John Hussman is out with his latest weekly commentary. He continues to make good points about the market’s overvaluation despite the forward earnings crowd’s cries that P/E ratios (see Hussman: US shares are 40% overvalued). While Comstock Partners made a number of the points I highlighted in the last Hussman-based post regarding the inappropriateness of forward earnings multiples in their post Valuations, Hussman this time reaches into Tobin’s tool box for the Q-ratio as well:
I can’t emphasise enough that when you hear an analyst say “stocks are cheap based on forward operating earnings” it would be best to replace that phrase in your head with “stocks are cheap based on Wall Street’s extrapolative estimates of a misleading number.”

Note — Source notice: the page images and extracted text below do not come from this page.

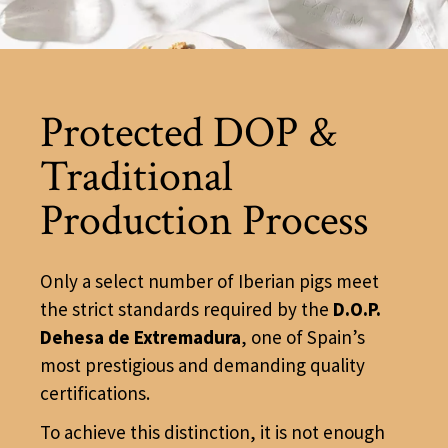
Protected DOP &
Traditional
Production Process
Only a select number of Iberian pigs meet
the strict standards required by the
D.O.P.
Dehesa de Extremadura
, one of Spain’s
most prestigious and demanding quality
certifications.
To achieve this distinction, it is not enough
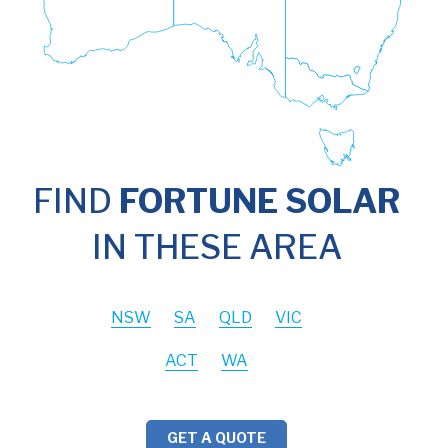
FIND
FORTUNE SOLAR
IN THESE AREA
NSW
SA
QLD
VIC
ACT
WA
GET A QUOTE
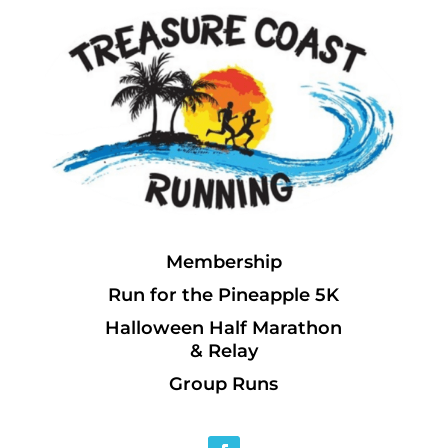
Membership
Run for the Pineapple 5K
Halloween Half Marathon
& Relay
Group Runs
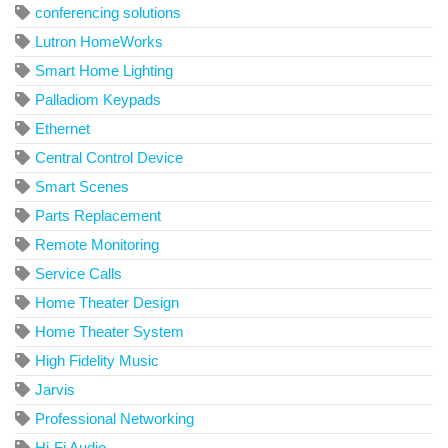
conferencing solutions
Lutron HomeWorks
Smart Home Lighting
Palladiom Keypads
Ethernet
Central Control Device
Smart Scenes
Parts Replacement
Remote Monitoring
Service Calls
Home Theater Design
Home Theater System
High Fidelity Music
Jarvis
Professional Networking
Hi-Fi Audio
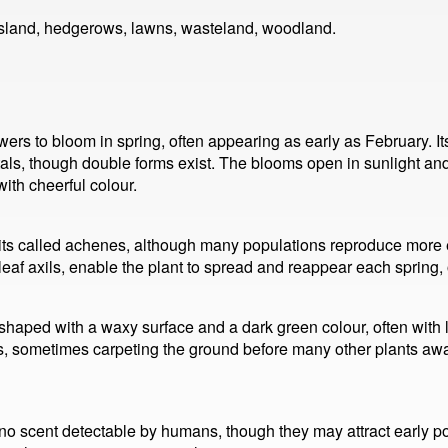
sland, hedgerows, lawns, wasteland, woodland.
wers to bloom in spring, often appearing as early as February. I
als, though double forms exist. The blooms open in sunlight and
th cheerful colour.
its called achenes, although many populations reproduce more ef
eaf axils, enable the plant to spread and reappear each spring, o
shaped with a waxy surface and a dark green colour, often with l
s, sometimes carpeting the ground before many other plants awa
 no scent detectable by humans, though they may attract early pol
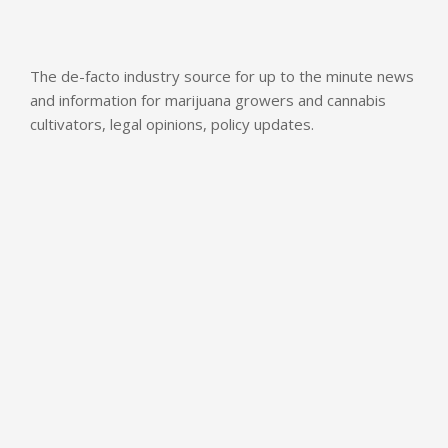
The de-facto industry source for up to the minute news
and information for marijuana growers and cannabis
cultivators, legal opinions, policy updates.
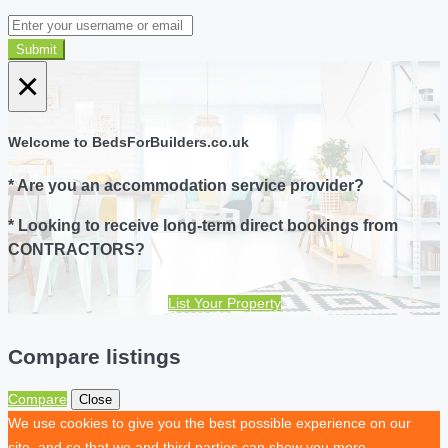
Submit
×
Welcome to BedsForBuilders.co.uk
* Are you an accommodation service provider?
* Looking to receive long-term direct bookings from
CONTRACTORS?
List Your Property
Compare listings
Compare
Close
We use cookies to give you the best possible experience on our
site, and so that we and third parties can show you more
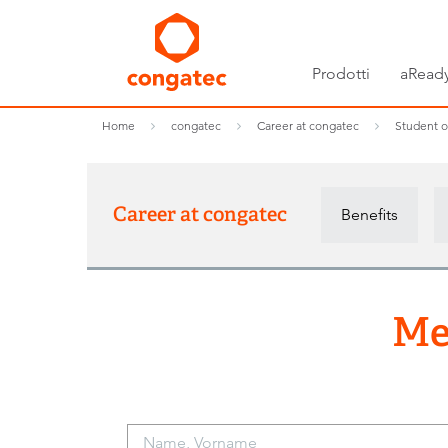
Prodotti
aReady
Home
congatec
Career at congatec
Student o
Career at congatec
Benefits
Me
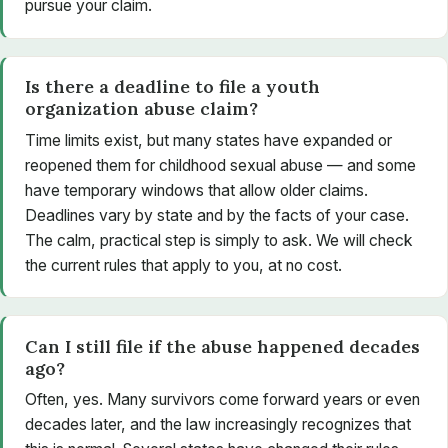
pursue your claim.
Is there a deadline to file a youth
organization abuse claim?
Time limits exist, but many states have expanded or
reopened them for childhood sexual abuse — and some
have temporary windows that allow older claims.
Deadlines vary by state and by the facts of your case.
The calm, practical step is simply to ask. We will check
the current rules that apply to you, at no cost.
Can I still file if the abuse happened decades
ago?
Often, yes. Many survivors come forward years or even
decades later, and the law increasingly recognizes that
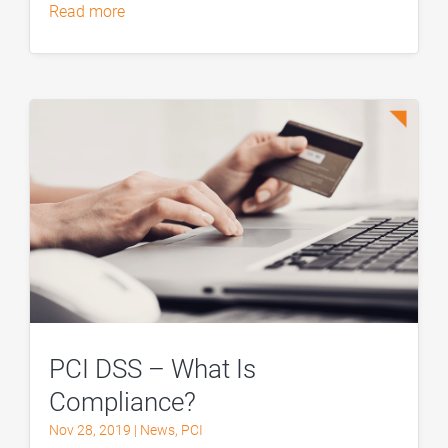
read more
PCI DSS – What Is
Compliance?
Nov 28, 2019
|
News
,
PCI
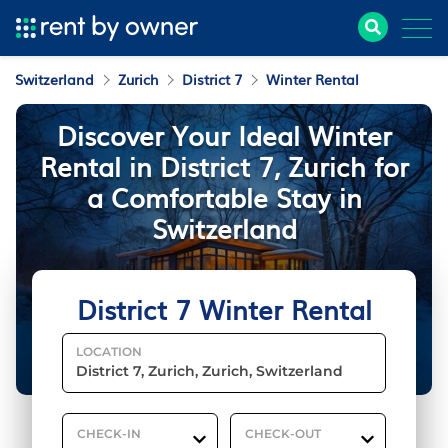
Switzerland
Zurich
District 7
Winter Rental
Discover Your Ideal Winter
Rental in District 7, Zurich for
a Comfortable Stay in
Switzerland
District 7 Winter Rental
LOCATION
CHECK-IN
CHECK-OUT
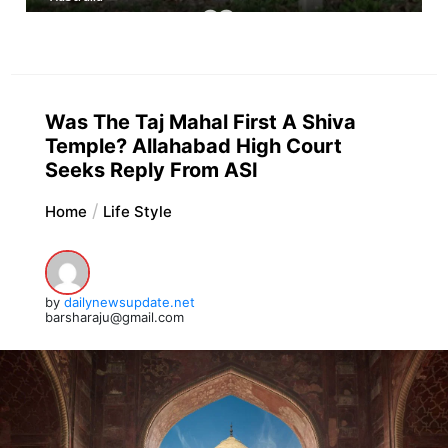
Was The Taj Mahal First A Shiva
Temple? Allahabad High Court
Seeks Reply From ASI
Home
Life Style
by
dailynewsupdate.net
barsharaju@gmail.com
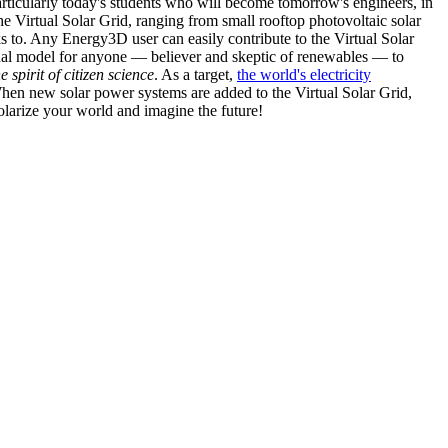
articularly today's students who will become tomorrow's engineers, in
he Virtual Solar Grid, ranging from small rooftop photovoltaic solar
s to. Any Energy3D user can easily contribute to the Virtual Solar
nal model for anyone — believer and skeptic of renewables — to
he spirit of citizen science
. As a target,
the world's electricity
hen new solar power systems are added to the Virtual Solar Grid,
 solarize your world and imagine the future!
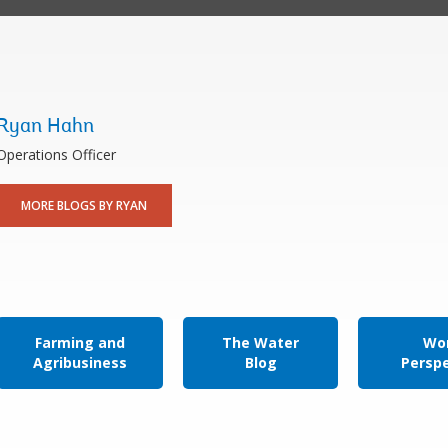
Ryan Hahn
Operations Officer
MORE BLOGS BY RYAN
Farming and
The Water
Wor
Agribusiness
Blog
Persp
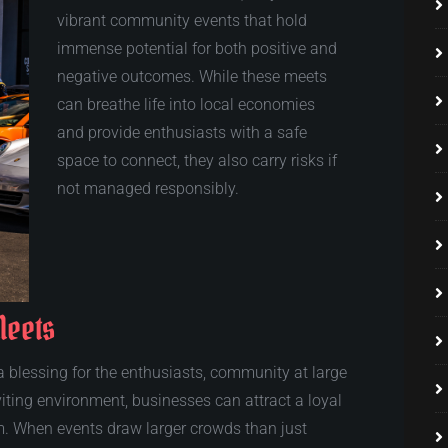
vibrant community events that hold
immense potential for both positive and
negative outcomes. While these meets
can breathe life into local economies
and provide enthusiasts with a safe
space to connect, they also carry risks if
not managed responsibly.
Meets
 blessing for the enthusiasts, community at large
iting environment, businesses can attract a loyal
m. When events draw larger crowds than just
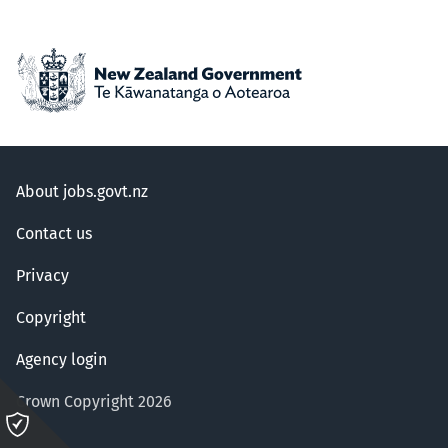
About jobs.govt.nz
Contact us
Privacy
Copyright
Agency login
Crown Copyright 2026
Please
click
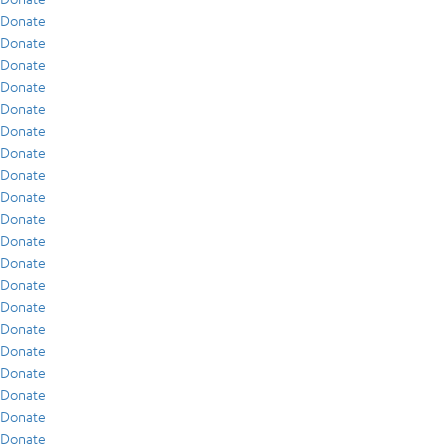
Donate
Donate
Donate
Donate
Donate
Donate
Donate
Donate
Donate
Donate
Donate
Donate
Donate
Donate
Donate
Donate
Donate
Donate
Donate
Donate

More sober and historically reliable measures of market valuation create a much more challenging picture. Apart from our own measures, which indicate continued overvaluation, there are several good indicators of market valuation that are not overly sensitive to year-to-year fluctuations in profit margins. One is based on the 10-year average of actual net (not operating) earnings, which is advocated by economist Robert Shiller, and another is Tobin’s “q” ratio which is based on comparing market value to replacement cost, and is advocated by Andrew Smithers. Both of these measures largely agree with our own measures, both presently and on a historical basis. Based on last week’s valuations, both suggest that the S&P 500 is substantially overvalued.
Switching gears for a second, I also ran across this blurb in John Hussman’s latest weekly letter. He talks about tax policy in ways I agree with.
Republicans are pushing for an extension of the Bush tax cuts using supply side economic arguments that are patently false. Former Reagan domestic policy advisor Bruce Bartlett did a good job of debunking this in his piece Republican Tax Nonsense. Moreover, these tax cuts increased tax variability creating a perfect opportunity for the kind of tax arbitrage that the wealthy can play which workers who earn the vast majority of income from labour cannot.
What should we do on taxes then? What Hussman suggests harmonizing tax rates across all of the different forms of income to reduce the opportunity for arbitrage. To make tax rates progressive he recommends increasing the exclusion so that workers making the least pay a lower mean tax rate even though their marginal rate is the same. This is what I would propose as well. I would also close as many loopholes as possible. The net result would be more simpler and more equitable.
Economic Policy Notes
The U.S. economy continues to face the predictable effects of credit obligations that quite simply exceed the cash flows available to service them, coupled with the predictable shift away from the consumption patterns that produced these obligations. The misguided response of our policy makers has been to defend bondholders at all costs, using public funds to make sure that lenders get 100 cents on the dollar, plus interest, while at the same time desperately trying to prod consumers back to their former patterns of overconsumption. These policies are designed to preserve exactly the reckless and unsustainable behaviour that caused the recent downturn. They are likely to fail because the strategy is absurd. The ultimate outcome, which will be forced upon us eventually if we do not pursue it deliberately, will be the eventual restructuring of debt obligations and a gradual shift in the profile of U.S. economic activity toward greater saving – either to finance exploding government deficits, or preferably, to finance an expansion in productive investment, research and development, and capital accumulation.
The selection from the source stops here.